::: Material to process :::

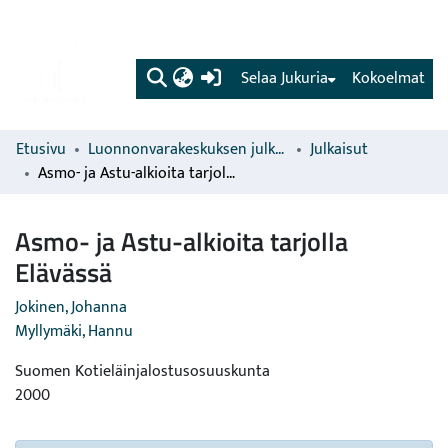
(current)
Selaa Jukuria
Kokoelmat
Etusivu
Luonnonvarakeskuksen julkaisut
Julkaisut
Asmo- ja Astu-alkioita tarjolla Elävässä
Asmo- ja Astu-alkioita tarjolla
Elävässä
Jokinen, Johanna
Myllymäki, Hannu
Suomen Kotieläinjalostusosuuskunta
2000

:::

* _Requirement_
An exact repeat of the listing above, pictures excluded, is the answer.

* _Written response_
(current)
Selaa Jukuria
Kokoelmat
Etusivu
Luonnonvarakeskuksen julkaisut
Julkaisut
Asmo- ja Astu-alkioita tarjolla Elävässä
Asmo- ja Astu-alkioita tarjolla
Elävässä
Jokinen, Johanna
Myllymäki, Hannu
Suomen Kotieläinjalostusosuuskunta
2000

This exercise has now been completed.